» EXERCISE MATERIALS:
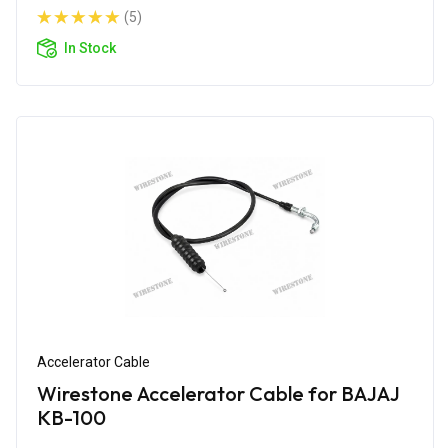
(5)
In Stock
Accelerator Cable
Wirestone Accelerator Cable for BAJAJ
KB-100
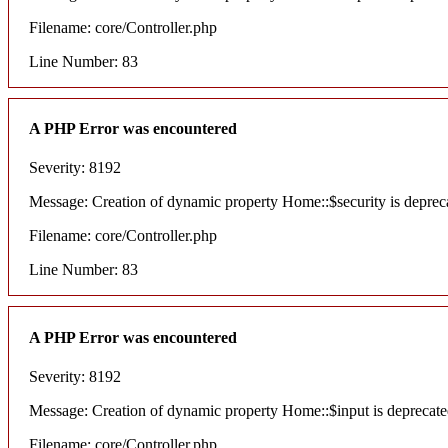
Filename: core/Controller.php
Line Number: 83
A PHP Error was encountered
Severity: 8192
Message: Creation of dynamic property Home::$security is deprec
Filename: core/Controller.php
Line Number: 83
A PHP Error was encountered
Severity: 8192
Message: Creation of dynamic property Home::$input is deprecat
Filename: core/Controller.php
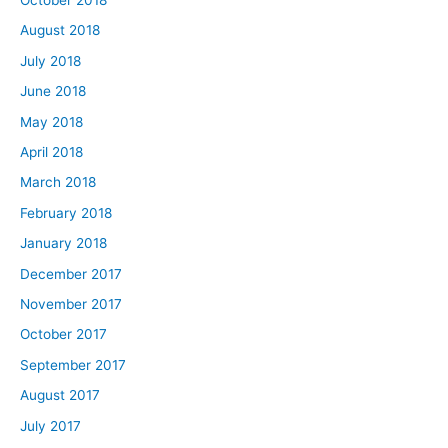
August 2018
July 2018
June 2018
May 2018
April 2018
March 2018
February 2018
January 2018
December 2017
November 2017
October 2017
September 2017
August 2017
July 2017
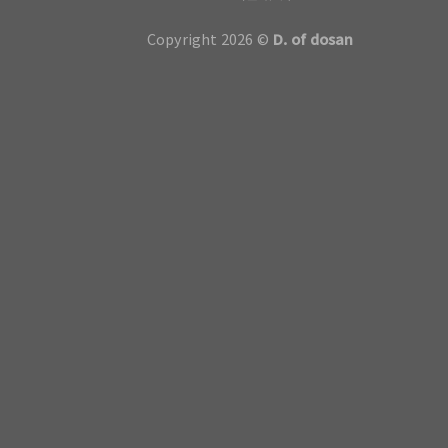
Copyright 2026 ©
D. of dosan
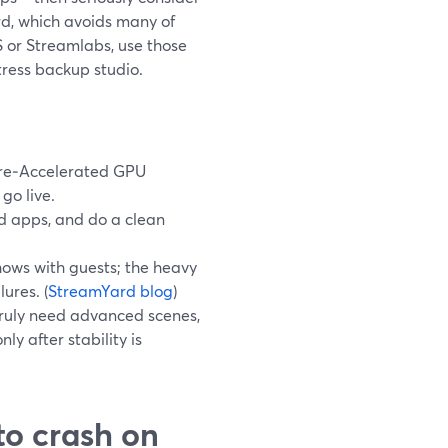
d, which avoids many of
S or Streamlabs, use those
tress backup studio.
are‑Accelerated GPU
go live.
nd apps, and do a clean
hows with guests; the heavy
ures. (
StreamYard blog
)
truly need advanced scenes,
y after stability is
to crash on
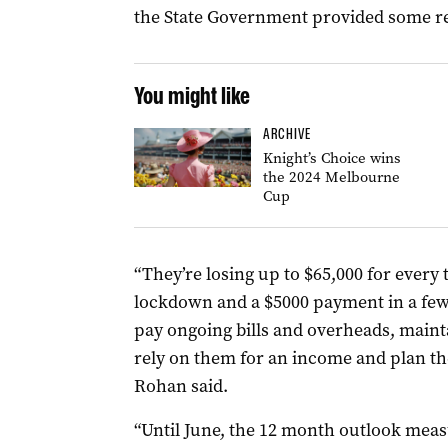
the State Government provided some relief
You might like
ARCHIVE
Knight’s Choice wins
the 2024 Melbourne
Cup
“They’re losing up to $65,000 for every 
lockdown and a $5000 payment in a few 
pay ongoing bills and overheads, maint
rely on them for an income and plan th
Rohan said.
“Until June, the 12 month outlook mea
--
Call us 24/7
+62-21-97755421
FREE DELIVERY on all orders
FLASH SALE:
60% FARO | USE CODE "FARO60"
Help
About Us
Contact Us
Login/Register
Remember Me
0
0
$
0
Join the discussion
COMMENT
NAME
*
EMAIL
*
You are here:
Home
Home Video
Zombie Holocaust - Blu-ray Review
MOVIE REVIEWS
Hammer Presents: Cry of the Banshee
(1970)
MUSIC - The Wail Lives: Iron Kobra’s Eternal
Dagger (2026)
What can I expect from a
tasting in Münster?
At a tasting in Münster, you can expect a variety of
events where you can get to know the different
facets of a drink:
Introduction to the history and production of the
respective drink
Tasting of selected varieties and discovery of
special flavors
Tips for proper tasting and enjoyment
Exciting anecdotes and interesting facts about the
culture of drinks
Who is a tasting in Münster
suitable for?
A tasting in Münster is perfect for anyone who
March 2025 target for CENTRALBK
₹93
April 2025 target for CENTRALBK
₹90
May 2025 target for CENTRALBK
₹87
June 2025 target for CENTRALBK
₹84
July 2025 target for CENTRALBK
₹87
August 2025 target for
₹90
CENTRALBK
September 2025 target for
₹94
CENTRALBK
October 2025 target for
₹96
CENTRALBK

» WHAT TO PRODUCE: As listed above, the lines from the line with "the 2024 Melbourne" to the line with "month outlook mea" are to be echoed exactly, with both ends included and nothing added.

» SOLUTION FOR THIS PROBLEM:
the 2024 Melbourne
Cup
“They’re losing up to $65,000 for every 
lockdown and a $5000 payment in a few 
pay ongoing bills and overheads, maint
rely on them for an income and plan th
Rohan said.
“Until June, the 12 month outlook mea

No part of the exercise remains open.